Re: [PATCH 1/2] KVM: arm64: Fix sign-extension of MMIO loads

From: Fuad Tabba

Date: Tue Jun 23 2026 - 09:54:46 EST


On Tue, 23 Jun 2026 at 14:08, Marc Zyngier <maz@xxxxxxxxxx> wrote:
>
> On Mon, 22 Jun 2026 20:07:00 +0100,
> Fuad Tabba <fuad.tabba@xxxxxxxxx> wrote:
> >
> > A sign-extending load from MMIO (LDRSB, LDRSH, LDRSW) delivers a
> > zero-extended value: in kvm_handle_mmio_return(), vcpu_data_host_to_guest()
> > masks the data to the access width after sign-extension, stripping the
> > sign bits.
> >
> > Move vcpu_data_host_to_guest() ahead of sign-extension so the width mask
> > runs first. trace_kvm_mmio() moves with it and keeps reporting the raw
> > access-width data.
> >
> > Fixes: b30070862edbd ("ARM64: KVM: MMIO support BE host running LE code")
> > Signed-off-by: Fuad Tabba <fuad.tabba@xxxxxxxxx>
> > ---
> > arch/arm64/kvm/mmio.c | 7 ++++---
> > 1 file changed, 4 insertions(+), 3 deletions(-)
> >
> > diff --git a/arch/arm64/kvm/mmio.c b/arch/arm64/kvm/mmio.c
> > index e2285ed8c91de..d1c3a352d5a22 100644
> > --- a/arch/arm64/kvm/mmio.c
> > +++ b/arch/arm64/kvm/mmio.c
> > @@ -126,6 +126,10 @@ int kvm_handle_mmio_return(struct kvm_vcpu *vcpu)
> > len = kvm_vcpu_dabt_get_as(vcpu);
> > data = kvm_mmio_read_buf(run->mmio.data, len);
> >
> > + trace_kvm_mmio(KVM_TRACE_MMIO_READ, len, run->mmio.phys_addr,
> > + &data);
> > + data = vcpu_data_host_to_guest(vcpu, data, len);
>
> This helper is in charge of the endianness of the read from the
> guest's PoV. How can the sign-extension (which happens from the host's
> perspective) correctly work if it takes place after the byte swapping?
>
> To me, the real issue appears to be in the that helper, which swaps
> the data based on the size of the access instead of the width of the
> register.
>
> Or am I once more completely confused with the endianness crap?

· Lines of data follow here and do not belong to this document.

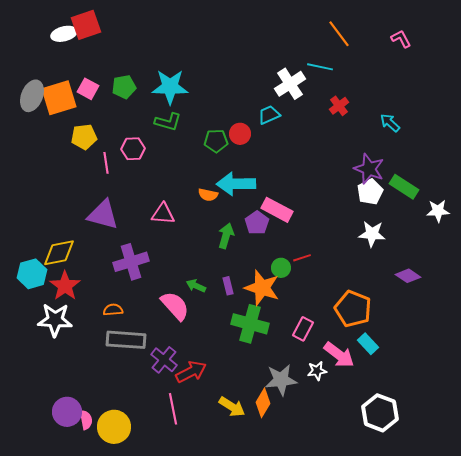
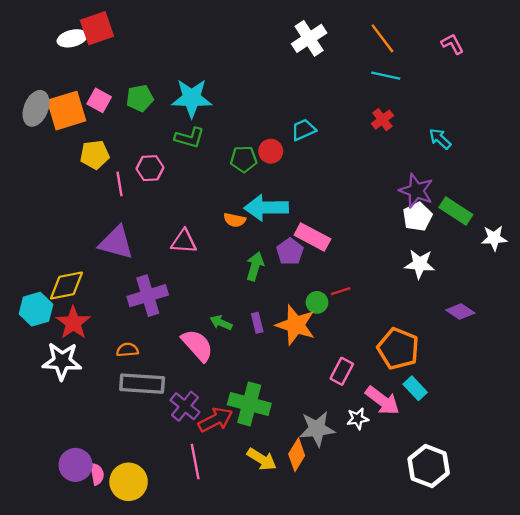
cyan line: (320, 67) -> (386, 76), moved
white cross: (290, 84) -> (309, 38), moved
green cross: (250, 324) -> (249, 404), moved

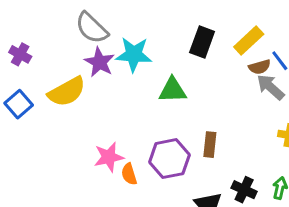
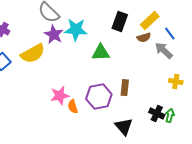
brown semicircle: (260, 67) -> (144, 38), moved
black cross: (244, 190) -> (157, 114), moved

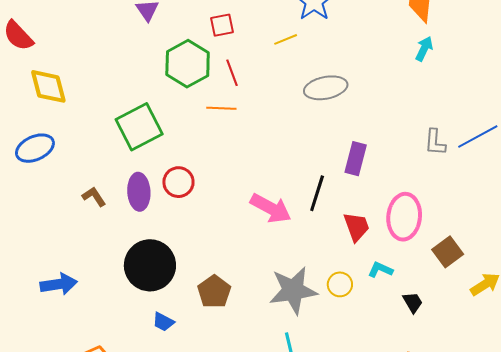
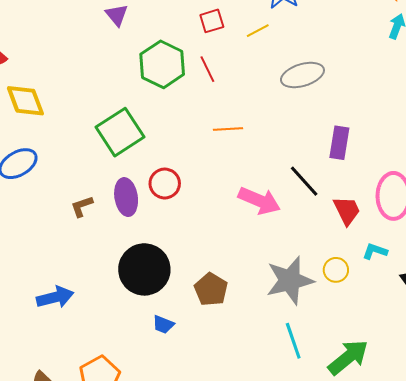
red square: (222, 25) -> (212, 21), moved
orange line: (221, 108) -> (228, 129), moved
black line: (317, 193) -> (304, 181), turned -54
brown L-shape: (94, 197) -> (82, 206), turned -70

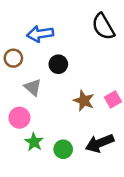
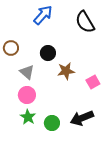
blue arrow: (40, 34) -> (43, 15), moved, turned 140
brown star: (84, 101) -> (66, 71), moved, turned -30
pink circle: (19, 118) -> (27, 95), moved

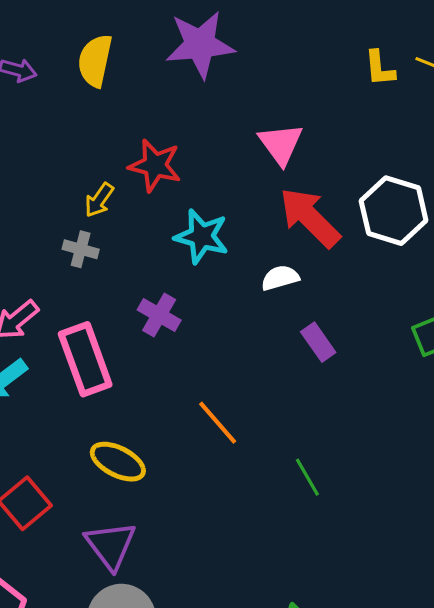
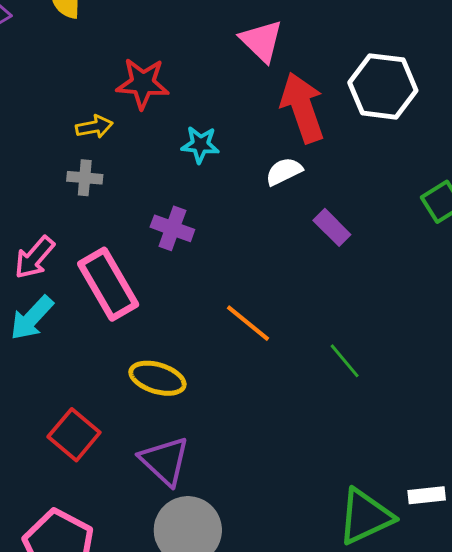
yellow arrow: (99, 200) -> (94, 127), turned -126
red arrow: (310, 218) -> (302, 108), turned 36
cyan star: (202, 236) -> (200, 145), size x0.7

Endianess always confuses me too :D

My reading of the ARM ARM is that the byte reversal is keyed on the access
size there too. It lives in Mem{size}, with the register width handled
separately by SignExtend(regsize):

data = Mem[address, 2]; // byte-reversed by the access size, BE
X[t] = SignExtend(data, regsize);

So vcpu_data_host_to_guest(..., len) swapping by len matches the Mem-side
reversal. Swapping by the register width would reorder bytes that were never
loaded. An LDRSH into Wt reads 2 bytes but would bswap 4: the halfword
reaches the helper as 0x0180 host-native, cpu_to_be32 turns it into
0x80010000 instead of the 0x8001 cpu_to_be16 gives, and it never sign-extends
to 0xffff8001.

If that reading holds, none of the helper's ops are individually wrong, and
the only bug was the order, with the sign-extend running before the swap and
the width mask then dropping it. But I've gone round in circles on endianness
before (to say the least), so please say if I've done it again.

Cheers,
/fuad

>
> M.
>
> --
> Without deviation from the norm, progress is not possible.